队伍登上紫山后,钟循仁终于松了一口气。经过连续数月的转战,从最初的数千人到现在只剩六百多人,损失之惨重令人心痛。
稍事休整后,钟循仁立即主持召开省委扩大会议,讨论部队下一步的行动方针。然而就在这个关键时刻,内部分歧再次凸显出来。
国民党军第九师、五十二师已经尾随而来,仙游等地的民团也对紫山形成了包围态势。在这种危急情况下,钟循仁主张向闽西转移,与那里的游击队会合,继续坚持斗争。
但是宋清泉、彭祜等人坚决反对,他们仍然坚持要把队伍带到闽南去。
会议上双方争执不下,气氛非常紧张。钟循仁虽然是省委书记,但宋清泉等人掌握着军队的实际指挥权,他的意见很难得到贯彻。会议不欢而散,内部矛盾进一步激化。

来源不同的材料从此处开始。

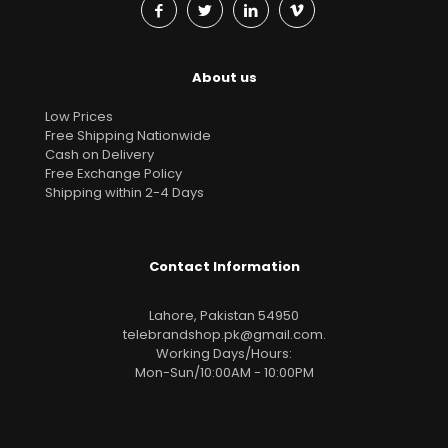
About us
Low Prices
Free Shipping Nationwide
Cash on Delivery
Free Exchange Policy
Shipping within 2-4 Days
Contact Information
Lahore, Pakistan 54950
telebrandshop.pk@gmail.com
.
Working Days/Hours:
Mon-Sun/10:00AM - 10:00PM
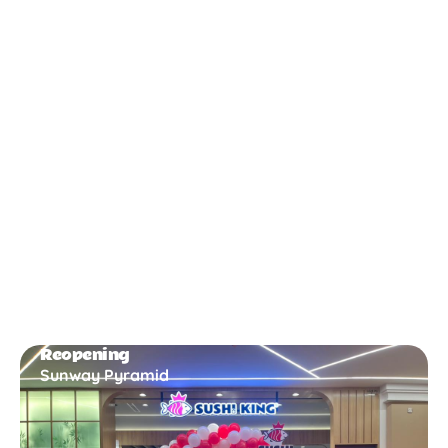
New Opening
Bukit Gambir
Reopening
Sunway Pyramid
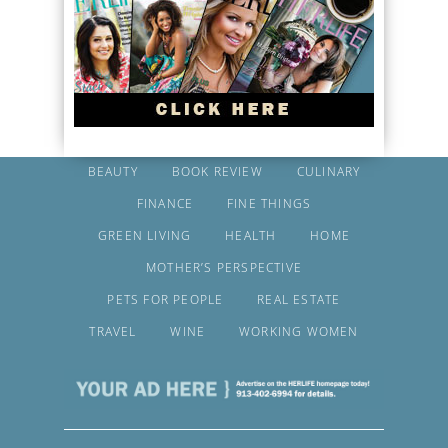
BEAUTY
BOOK REVIEW
CULINARY
FINANCE
FINE THINGS
GREEN LIVING
HEALTH
HOME
MOTHER’S PERSPECTIVE
PETS FOR PEOPLE
REAL ESTATE
TRAVEL
WINE
WORKING WOMEN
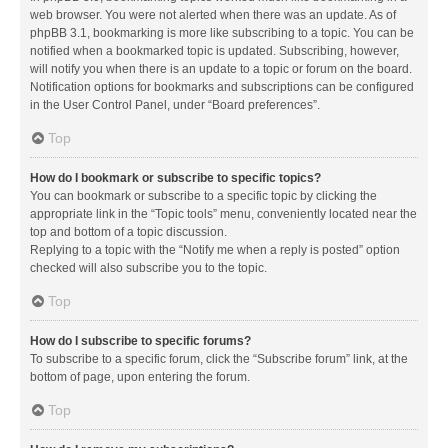
web browser. You were not alerted when there was an update. As of
phpBB 3.1, bookmarking is more like subscribing to a topic. You can be
notified when a bookmarked topic is updated. Subscribing, however,
will notify you when there is an update to a topic or forum on the board.
Notification options for bookmarks and subscriptions can be configured
in the User Control Panel, under “Board preferences”.
Top
How do I bookmark or subscribe to specific topics?
You can bookmark or subscribe to a specific topic by clicking the
appropriate link in the “Topic tools” menu, conveniently located near the
top and bottom of a topic discussion.
Replying to a topic with the “Notify me when a reply is posted” option
checked will also subscribe you to the topic.
Top
How do I subscribe to specific forums?
To subscribe to a specific forum, click the “Subscribe forum” link, at the
bottom of page, upon entering the forum.
Top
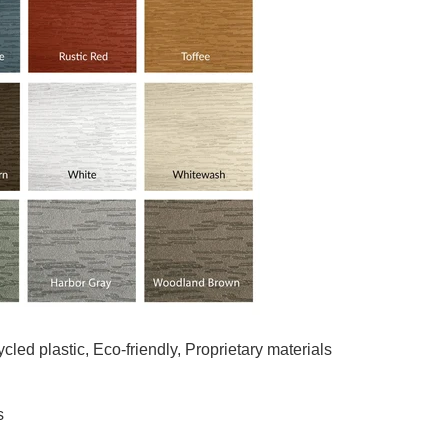
led plastic, Eco-friendly, Proprietary materials
s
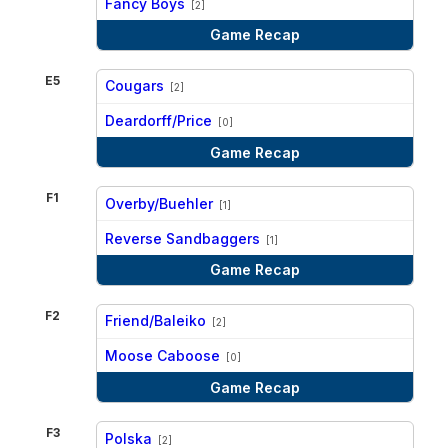
Fancy Boys
[2]
Game Recap
E5
Cougars
[2]
vs
Deardorff/Price
[0]
Game Recap
F1
Overby/Buehler
[1]
vs
Reverse Sandbaggers
[1]
Game Recap
F2
Friend/Baleiko
[2]
vs
Moose Caboose
[0]
Game Recap
F3
Polska
[2]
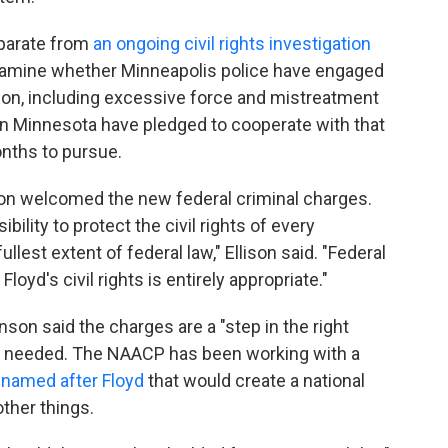
eparate from
an ongoing civil rights investigation
examine whether Minneapolis police have engaged
ation, including excessive force and mistreatment
s in Minnesota have pledged to cooperate with that
onths to pursue.
son welcomed the new federal criminal charges.
ility to protect the civil rights of every
llest extent of federal law," Ellison said. "Federal
loyd's civil rights is entirely appropriate."
on said the charges are a "step in the right
are needed. The NAACP has been working with a
l named after Floyd
that would create a national
ther things.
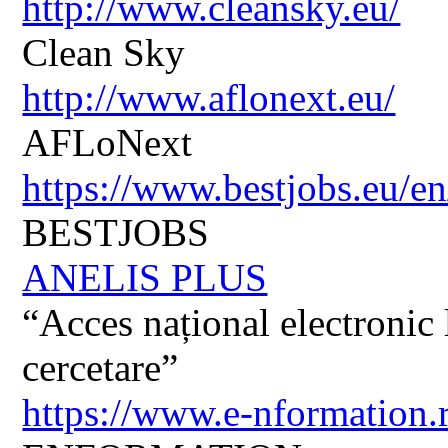
http://www.cleansky.eu/
Clean Sky
http://www.aflonext.eu/
AFLoNext
https://www.bestjobs.eu/en
BESTJOBS
ANELIS PLUS
“Acces național electronic la
cercetare”
https://www.e-nformation.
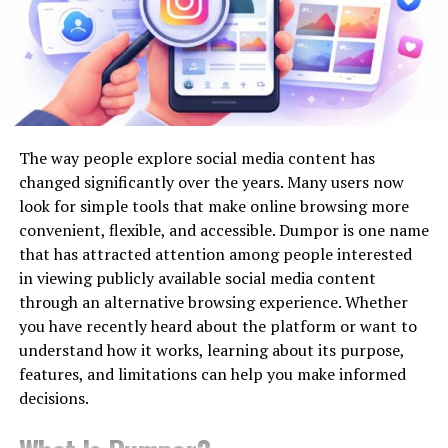
provides a roadmap for stakeholders eager to future-
proof their infrastructure investments.
SEO by Highsoftware99.com and
Smart Cities and Automation
Technical SEO
The concept of smart cities brings together urban
Technical SEO is one of the more established parts of
planning, technology, and data to create more livable,
the service’s published offering.
The way people explore social media content has
efficient environments. Automation lies at the heart of
changed significantly over the years. Many users now
The HighSoftware99 brand describes technical work
this evolution by enabling real-time responses to
look for simple tools that make online browsing more
involving site speed, mobile compatibility, crawlability
changing conditions, streamlining processes, and
convenient, flexible, and accessible. Dumpor is one name
and website structure.
making urban systems more responsive and user-
that has attracted attention among people interested
centric. Automated traffic management, intelligent
in viewing publicly available social media content
These areas can genuinely affect a site’s performance.
lighting, and connected utilities are just a few examples
through an alternative browsing experience. Whether
of
how smart city infrastructure leverages
you have recently heard about the platform or want to
For example, if important pages can’t be crawled
technology
to improve everyday experiences, reduce
understand how it works, learning about its purpose,
properly, search engines may struggle to discover or
resource waste, and enhance safety.
features, and limitations can help you make informed
process them. If a website works badly on mobile
decisions.
devices, visitors may have a poor experience even when
AI and Data Center Expansion
the content itself is strong.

更糟糕的是,队伍的处境日益艰难。紫山虽然地势险要,但毕竟不是根据地,缺乏群众基础。
粮食来源成了最大的问题,战士们已经连续数日断粮,只能靠野菜充饥。加上国民党军的包围越来越紧,队伍随时可能陷入绝境。
5月初的一个傍晚,宋清泉来找钟循仁,说前面有个村庄,可以派队伍下山弄些粮食。
钟循仁考虑到部队确实急需补给,便同意了这个建议。当晚,宋清泉、彭祜、徐江汉带着大部队下山。钟循仁和省委工作团的其他人员留在山上等候消息。
夜色越来越深,山林中一片寂静。钟循仁心中隐隐不安,总觉得有什么不对劲。他派人到山下查看,但一直没有消息传回。
直到深夜,山上依然静悄悄的,下山的队伍始终没有返回。钟循仁这才意识到,恐怕出了大事。
第二天清晨,钟循仁终于弄清楚了情况。原来宋清泉、彭祜、徐江汉三人早已暗中策划,趁着夜色将六百多人的队伍拉下山投靠了国民党仙游民军。
5月8日,这支队伍被分两批带到仙游县城。5月11日,在仙游度尾被国民党军第九师缴械收押。闽赣省新编第一团就这样全军覆没。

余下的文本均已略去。